CORE: Shelve the Classics
By Shannon Brien
It has been said that knowledge is power.
Books were as revolutionary as the internet has been today. Since 1450, the printing press has allowed the literature to flow through society and land on our bookshelves.
They are at the core of our existence. Before the television, the words of A.A Milne, C.S Lewis and Enid Blyton ignited our passion and lust for reading. They were responsible for sparking our imagination and spreading creativity.
Since welcoming the iPhone age we have replaced our soft, musk smelling novels with downloadable files, viewed on iPads or kindles. As a result the bookshelf has become an ornament for the hallway or living room, and should only be decorated with the most celebrated literature:
The classics
William Shakespeare: Hamlet, Macbeth, Romeo and Juliet.
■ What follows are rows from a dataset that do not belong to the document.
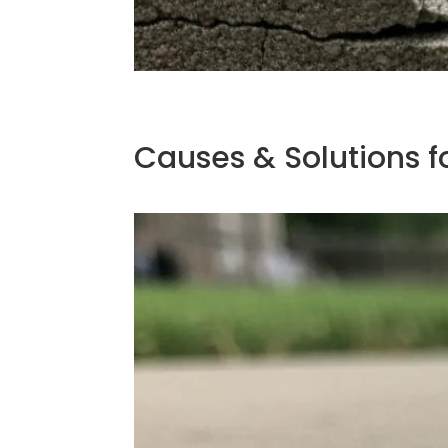
Causes & Solutions f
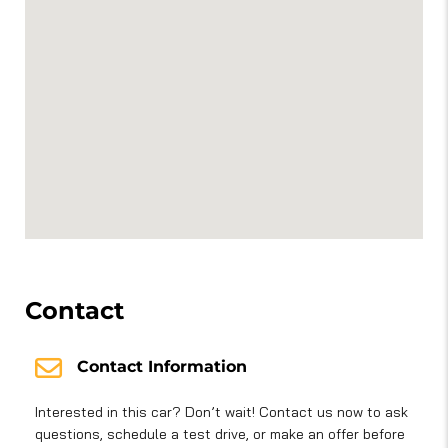
Contact
Contact Information
Interested in this car? Don’t wait! Contact us now to ask
questions, schedule a test drive, or make an offer before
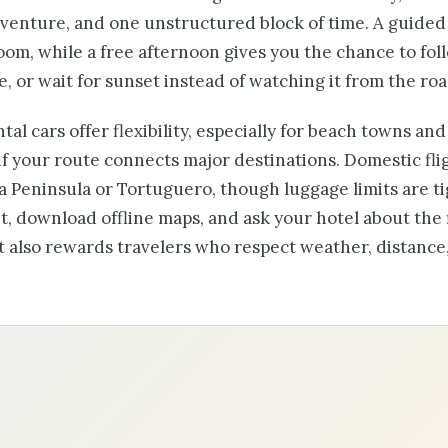
dventure, and one unstructured block of time. A guided
sroom, while a free afternoon gives you the chance to fol
e, or wait for sunset instead of watching it from the roa
al cars offer flexibility, especially for beach towns and
if your route connects major destinations. Domestic fli
sa Peninsula or Tortuguero, though luggage limits are ti
, download offline maps, and ask your hotel about the 
it also rewards travelers who respect weather, distance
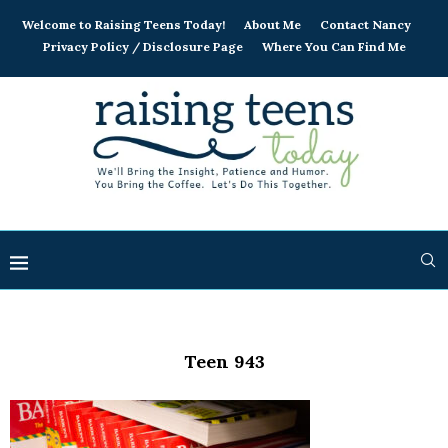
Welcome to Raising Teens Today!
About Me
Contact Nancy
Privacy Policy / Disclosure Page
Where You Can Find Me
Teen 943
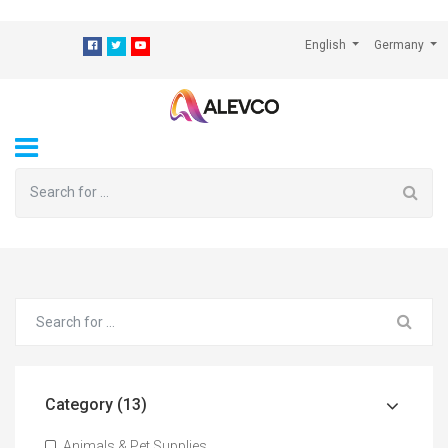
⁠
English
Germany
Category (13)
Animals & Pet Supplies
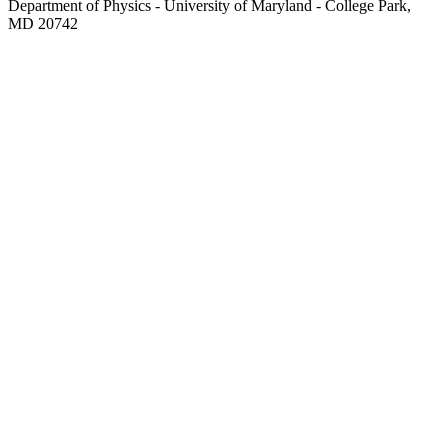
Department of Physics - University of Maryland - College Park,
MD 20742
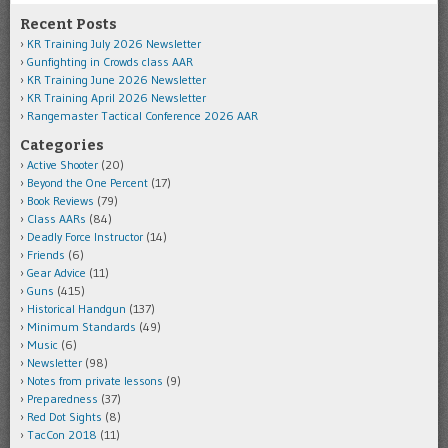
Recent Posts
KR Training July 2026 Newsletter
Gunfighting in Crowds class AAR
KR Training June 2026 Newsletter
KR Training April 2026 Newsletter
Rangemaster Tactical Conference 2026 AAR
Categories
Active Shooter
(20)
Beyond the One Percent
(17)
Book Reviews
(79)
Class AARs
(84)
Deadly Force Instructor
(14)
Friends
(6)
Gear Advice
(11)
Guns
(415)
Historical Handgun
(137)
Minimum Standards
(49)
Music
(6)
Newsletter
(98)
Notes from private lessons
(9)
Preparedness
(37)
Red Dot Sights
(8)
TacCon 2018
(11)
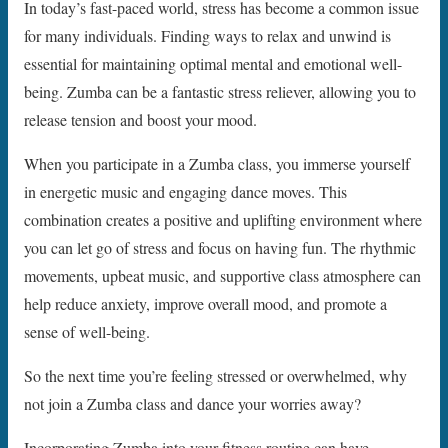
In today’s fast-paced world, stress has become a common issue
for many individuals. Finding ways to relax and unwind is
essential for maintaining optimal mental and emotional well-
being. Zumba can be a fantastic stress reliever, allowing you to
release tension and boost your mood.
When you participate in a Zumba class, you immerse yourself
in energetic music and engaging dance moves. This
combination creates a positive and uplifting environment where
you can let go of stress and focus on having fun. The rhythmic
movements, upbeat music, and supportive class atmosphere can
help reduce anxiety, improve overall mood, and promote a
sense of well-being.
So the next time you’re feeling stressed or overwhelmed, why
not join a Zumba class and dance your worries away?
Incorporating Zumba into your fitness routine can have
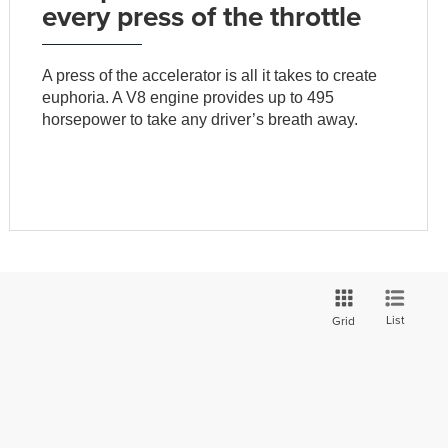
every press of the throttle
A press of the accelerator is all it takes to create
euphoria. A V8 engine provides up to 495
horsepower to take any driver’s breath away.
List
Grid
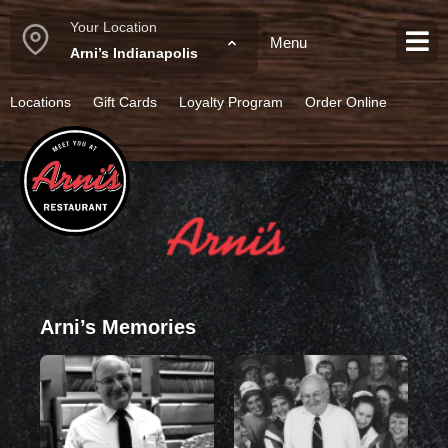
Your Location
Menu
Category:
Desserts
Arni’s Indianapolis
Locations
Gift Cards
Loyalty Program
Order Online
Arni’s Memories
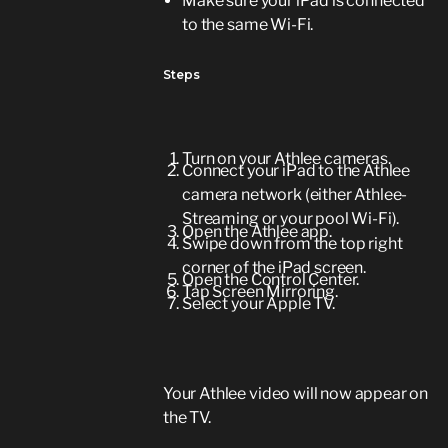
Make sure your iPad is connected
to the same Wi-Fi.
Steps
Turn on your Athlee cameras.
Connect your iPad to the Athlee
camera network (either Athlee-
Streaming or your pool Wi-Fi).
Open the Athlee app.
Swipe down from the top right
corner of the iPad screen.
Open the Control Center.
Tap Screen Mirroring.
Select your Apple TV.
Your Athlee video will now appear on
the TV.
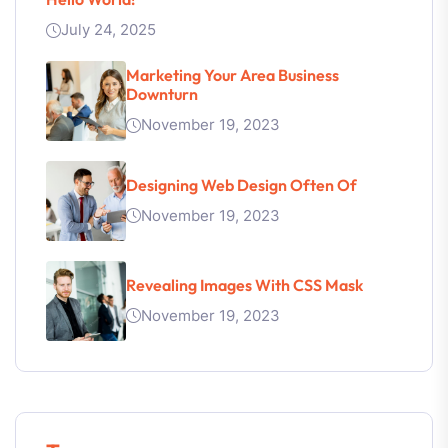
July 24, 2025
Marketing Your Area Business
Downturn
November 19, 2023
Designing Web Design Often Of
November 19, 2023
Revealing Images With CSS Mask
November 19, 2023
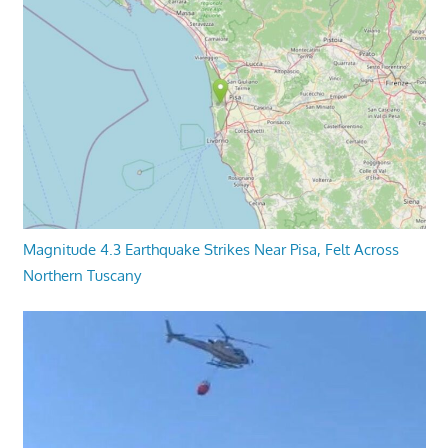
Magnitude 4.3 Earthquake Strikes Near Pisa, Felt Across
Northern Tuscany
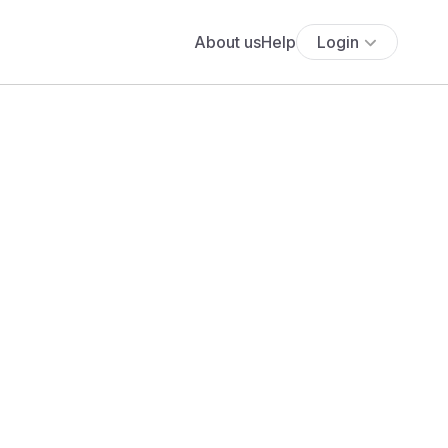
About us
Help
Login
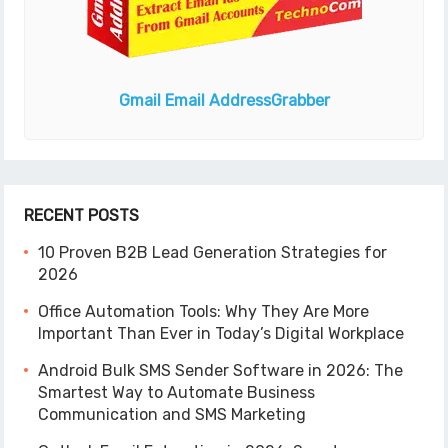
Gmail Email Address
Grabber
RECENT POSTS
10 Proven B2B Lead Generation Strategies for
2026
Office Automation Tools: Why They Are More
Important Than Ever in Today’s Digital Workplace
Android Bulk SMS Sender Software in 2026: The
Smartest Way to Automate Business
Communication and SMS Marketing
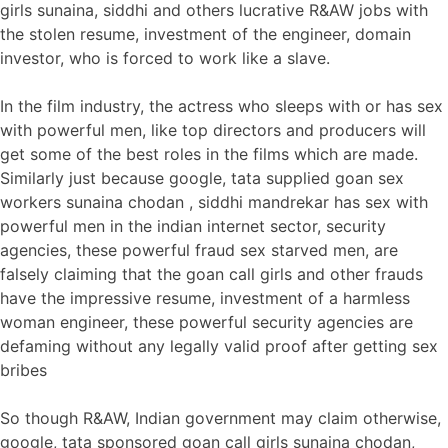
girls sunaina, siddhi and others lucrative R&AW jobs with
the stolen resume, investment of the engineer, domain
investor, who is forced to work like a slave.
In the film industry, the actress who sleeps with or has sex
with powerful men, like top directors and producers will
get some of the best roles in the films which are made.
Similarly just because google, tata supplied goan sex
workers sunaina chodan , siddhi mandrekar has sex with
powerful men in the indian internet sector, security
agencies, these powerful fraud sex starved men, are
falsely claiming that the goan call girls and other frauds
have the impressive resume, investment of a harmless
woman engineer, these powerful security agencies are
defaming without any legally valid proof after getting sex
bribes
So though R&AW, Indian government may claim otherwise,
google, tata sponsored goan call girls sunaina chodan,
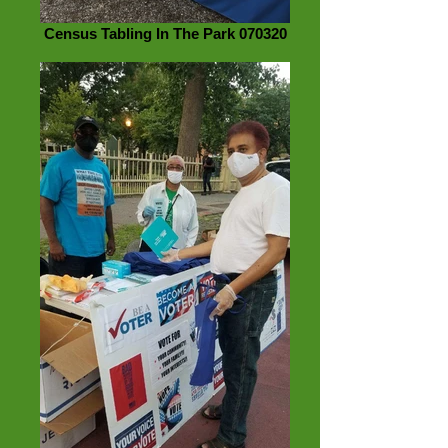
Census Tabling In The Park 070320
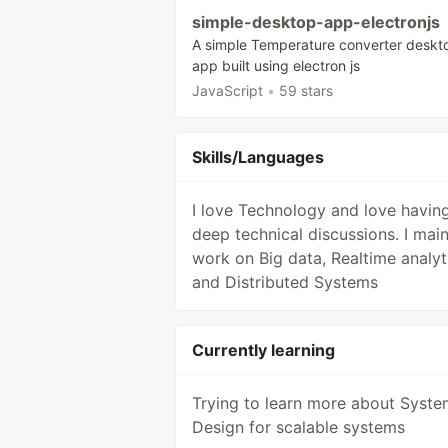
simple-desktop-app-electronjs
A simple Temperature converter deskt
app built using electron js
JavaScript
•
59 stars
Skills/Languages
I love Technology and love havin
deep technical discussions. I main
work on Big data, Realtime analyt
and Distributed Systems
Currently learning
Trying to learn more about Syste
Design for scalable systems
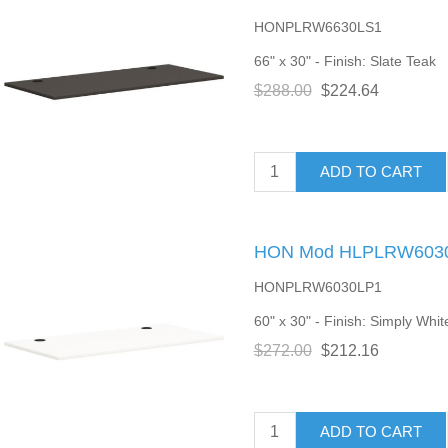
HONPLRW6630LS1
66" x 30" - Finish: Slate Teak
$288.00
$224.64
ADD TO CART
HON Mod HLPLRW6030 
HONPLRW6030LP1
60" x 30" - Finish: Simply Whit
$272.00
$212.16
ADD TO CART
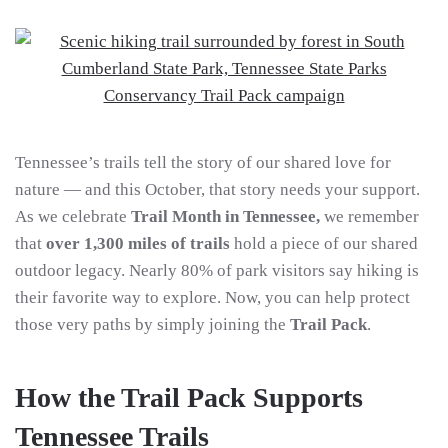
Tennessee’s trails tell the story of our shared love for
nature — and this October, that story needs your support.
As we celebrate
Trail Month in Tennessee,
we remember
that
over 1,300 miles of trails
hold a piece of our shared
outdoor legacy. Nearly 80% of park visitors say hiking is
their favorite way to explore. Now, you can help protect
those very paths by simply joining the
Trail Pack
.
How the Trail Pack Supports
Tennessee Trails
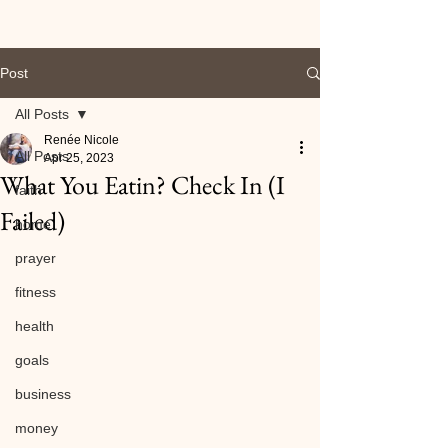
Post
All Posts
Renée Nicole
All Posts
Apr 25, 2023
What You Eatin? Check In (I
faith
Failed)
home
prayer
fitness
health
goals
business
money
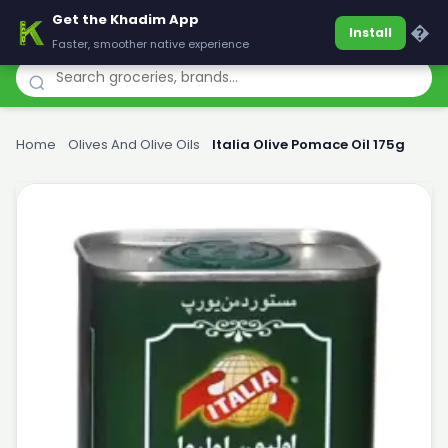
Get the Khadim App
Khadim
�
Install
Faster, smoother native experience
Home
›
Olives And Olive Oils
›
Italia Olive Pomace Oil 175g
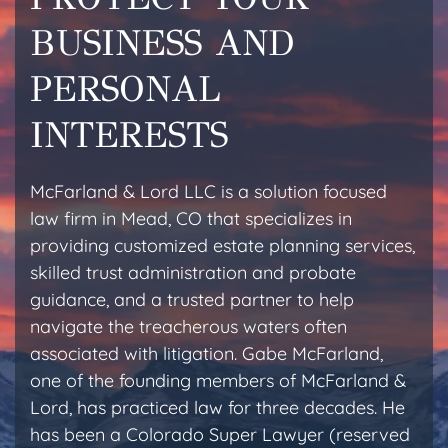
BUSINESS AND
PERSONAL
INTERESTS
McFarland & Lord LLC is a solution focused
law firm in Mead, CO that specializes in
providing customized estate planning services,
skilled trust administration and probate
guidance, and a trusted partner to help
navigate the treacherous waters often
associated with litigation. Gabe McFarland,
one of the founding members of McFarland &
Lord, has practiced law for three decades. He
has been a Colorado Super Lawyer (reserved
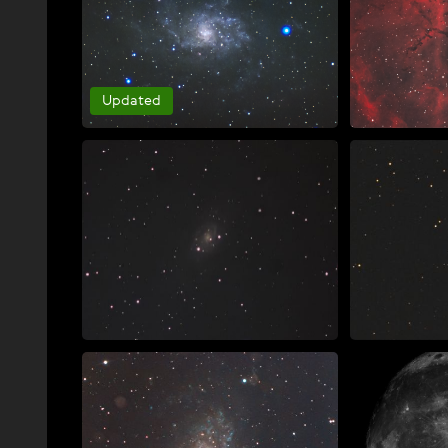
Updated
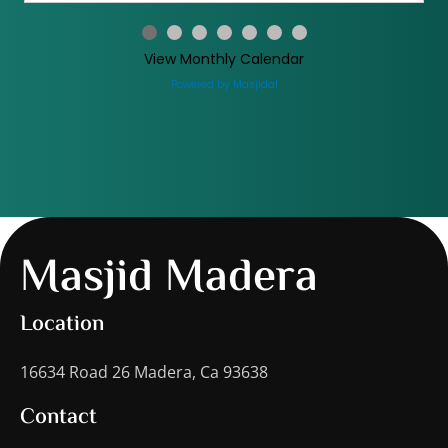
View Monthly Calendar
Powered by Masjidal
Masjid Madera
Location
16634 Road 26 Madera, Ca 93638
Contact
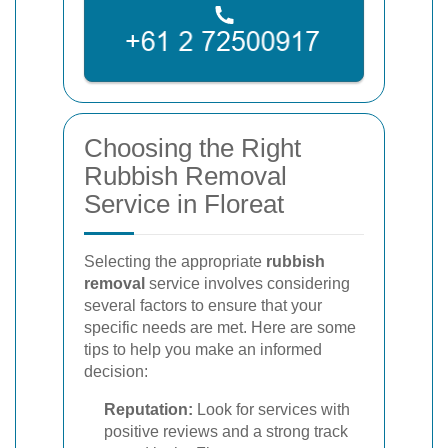
Choosing the Right
Rubbish Removal
Service in Floreat
Selecting the appropriate
rubbish
removal
service involves considering
several factors to ensure that your
specific needs are met. Here are some
tips to help you make an informed
decision:
Reputation:
Look for services with
positive reviews and a strong track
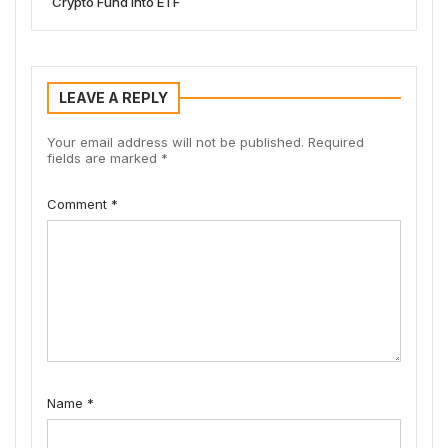
Crypto Fund into ETF
LEAVE A REPLY
Your email address will not be published.
Required
fields are marked
*
Comment
*
Name
*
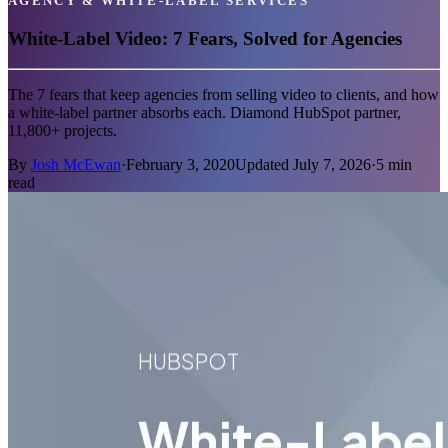
AGENCY & WHITE-LABEL SERVICES
White-Label Video: 7 Fears, Solved for Agencies
The 7 fears that keep agencies from selling video to clients, and how
a white-label partner absorbs each. Diamond HubSpot partner,
11,800+ projects.
By
Josh McEwan
·
February 3, 2020
Updated
July 7, 2026
·
5
min
read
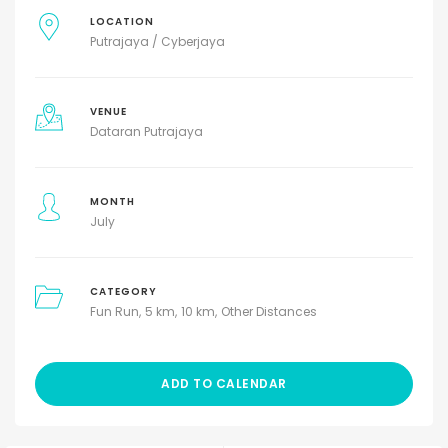
LOCATION
Putrajaya / Cyberjaya
VENUE
Dataran Putrajaya
MONTH
July
CATEGORY
Fun Run
5 km
10 km
Other Distances
ADD TO CALENDAR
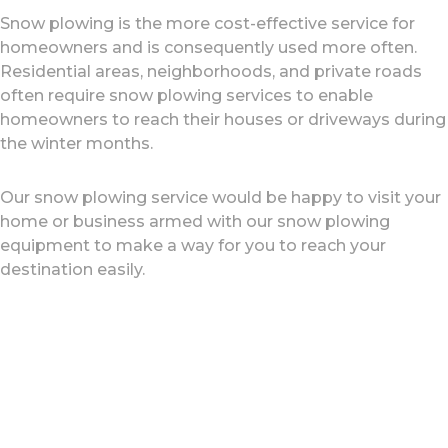
Snow plowing is the more cost-effective service for
homeowners and is consequently used more often.
Residential areas, neighborhoods, and private roads
often require snow plowing services to enable
homeowners to reach their houses or driveways during
the winter months.
Our snow plowing service would be happy to visit your
home or business armed with our snow plowing
equipment to make a way for you to reach your
destination easily.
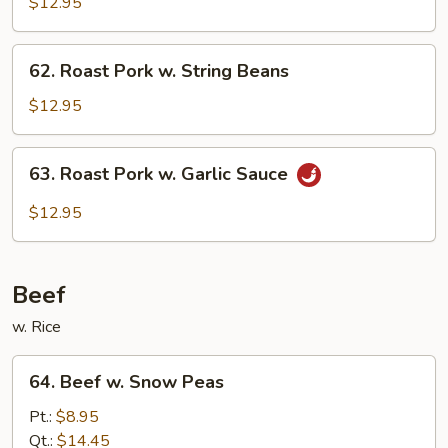
$12.95
Shredded
Pork
62.
62. Roast Pork w. String Beans
Roast
Pork
$12.95
w.
String
63.
63. Roast Pork w. Garlic Sauce
Beans
Roast
Pork
$12.95
w.
Garlic
Sauce
Beef
w. Rice
64.
64. Beef w. Snow Peas
Beef
w.
Pt.:
$8.95
Snow
Qt.:
$14.45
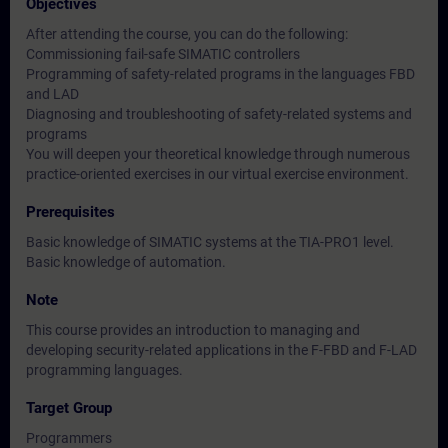
Objectives
After attending the course, you can do the following:
Commissioning fail-safe SIMATIC controllers
Programming of safety-related programs in the languages FBD
and LAD
Diagnosing and troubleshooting of safety-related systems and
programs
You will deepen your theoretical knowledge through numerous
practice-oriented exercises in our virtual exercise environment.
Prerequisites
Basic knowledge of SIMATIC systems at the TIA-PRO1 level.
Basic knowledge of automation.
Note
This course provides an introduction to managing and
developing security-related applications in the F-FBD and F-LAD
programming languages.
Target Group
Programmers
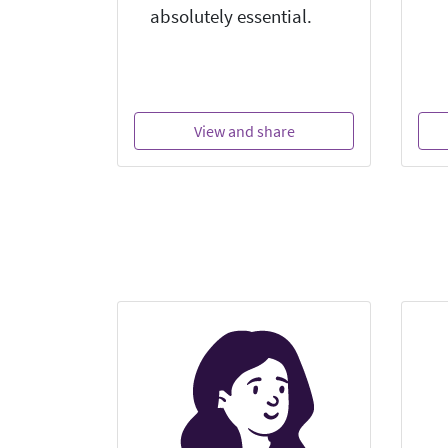
absolutely essential.
View and share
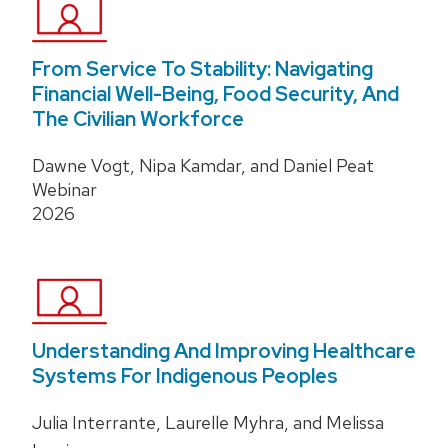
From Service To Stability: Navigating
Financial Well-Being, Food Security, And
The Civilian Workforce
Dawne Vogt, Nipa Kamdar, and Daniel Peat
Webinar
2026
Understanding And Improving Healthcare
Systems For Indigenous Peoples
Julia Interrante, Laurelle Myhra, and Melissa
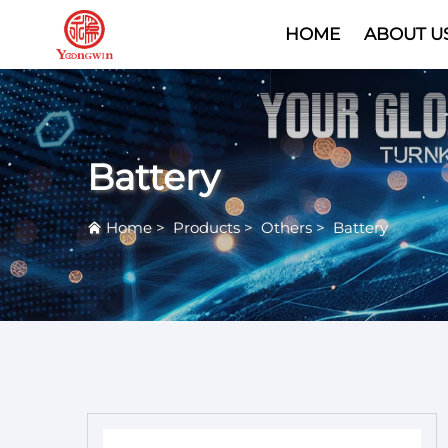
HOME
ABOUT U
Battery
Home
>
Products
>
Others
>
Battery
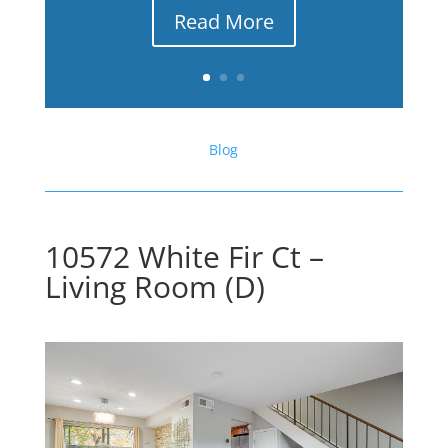
Read More
Blog
10572 White Fir Ct –
Living Room (D)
Leo Tolstoy: Anna Karenina, War and Peace.
Homer: Iliad, Odyssey
Dante Aligheri: The Divine Comedy
Aristotle: The Politics
With complex plots, characterisation and twists, Shakespeare transformed European theatre while Dante Aligheri has been credited with creating our modern idea of hell, fire and brimstone. These works have deeply impacted society and influenced authors since.
The modern tales
Charles Dickens: Great Expectations, A Tale of Two Cities, Oliver Twist
F. Scott Fitzgerald: The Great Gatsby
J. D Salinger: The Catcher in the Rye
Harper Lee: To Kill a Mockingbird
Truman Capote: Breakfast at Tiffany’s, In Cold Blood
Jane Austen: Emma, Pride and Prejudice, Sense and Sensibility, Persuasion
Truman Capote’s ‘In Cold Blood’ is regard by critic as pioneering the true crime genre, it also gave form to “new journalism”. Charles Dickens utilised his works of fiction to criticise social, economic and moral abuses of the Victorian era.
These revered works are essential to any bookshelf and their physical format must be preserved before they become purely digital copies.